We met instead at a Mexican restaurant in Westwood, one no longer there. Maybe that itself says something about Los Angeles. Mexican restaurants disappear here the way marriages and political movements do. One day they seem permanent, woven into the emotional geography of the city, and then suddenly they are gone and somebody else is selling sushi or luxury handbags where enchiladas used to be served.

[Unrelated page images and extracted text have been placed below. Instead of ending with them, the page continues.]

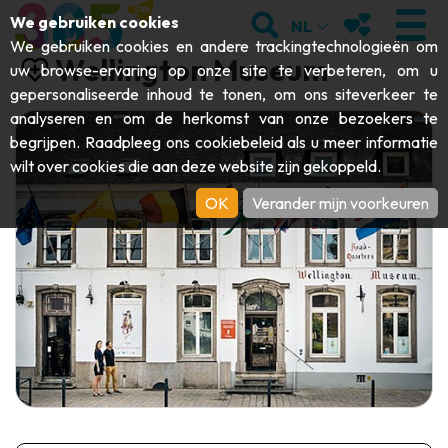
;
ZOEKEN
MIJN FAVORI
We gebruiken cookies
NL
We gebruiken cookies en andere trackingtechnologieën om
Wellington Museum
uw browse-ervaring op onze site te verbeteren, om u
gepersonaliseerde inhoud te tonen, om ons siteverkeer te
analyseren en om de herkomst van onze bezoekers te
BEZOEKEN
begrijpen. Raadpleeg ons
cookiebeleid
als u meer informatie
wilt over cookies die aan deze website zijn gekoppeld.
Abdijen & religieuze monumenten
ONTDEKKEN
OK
Verander mijn voorkeuren
Archeologie
Grotten
BEWEGEN
Kunst
Tuinen, parken & natuursites
Toeristische boten & cruises
EVENEMENTEN
Ambachten & knowhow
Aquariums, dierenparken & -tuinen
Railbikes & toeristische treinen
DE LEUKSTE ACTIVITEITEN VOOR
Kastelen, citadellen & belforten
Kajaks
DEZE ZOMER
Folklore & lokale geschiedenis
Avonturenparken
DOWNLOAD DE GIDS
Geschiedenis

Over the years I would come to know Dominick Dunne somewhat better than Joan, especially after he returned to Los Angeles and reinvented himself as the great chronicler of celebrity crime and social ambition. But Didion stayed with me because she seemed to understand earlier than almost anybody that California dreams rarely collapse dramatically. More often they simply erode. Quietly. Beneath the surface. Until one day people look around and realize the thing they thought would last forever has vanished.
Which brings me to Lucy’s El Adobe.

For years I suppose part of me believed Lucy’s would somehow come back, even if only as a diminished version of itself. A smaller stand. A surviving fragment. Some modest shrine to the old Los Angeles. Instead it now appears to be gone for good, and with it perhaps an entire version of California itself.
The official story is simple enough. Restaurants close. Families fight. The pandemic destroyed businesses. But the real story feels more complicated and much sadder than that.
Lucy’s was founded in 1964 by Frank and Lucy Casado, neither of whom fit the polished corporate mythology of modern Los Angeles hospitality. Frank had once delivered soda water in trucks before building the restaurant largely by instinct and force of personality. He loved telling people he built the famous bar himself. The original restaurant was little more than a narrow strip of tables running through a modest space before eventually expanding outward during the restaurant boom years of the late 1970s and early 1980s.
But what Lucy’s really sold was belonging.
Governors came there. Jerry Brown practically used it as an auxiliary office during his first rise to power. Linda Ronstadt drifted through. Members of the Eagles appeared. Political operatives, journalists, actors, studio people, lonely newcomers, ambitious young writers. The place functioned as a kind of improvised salon for the California dream machine.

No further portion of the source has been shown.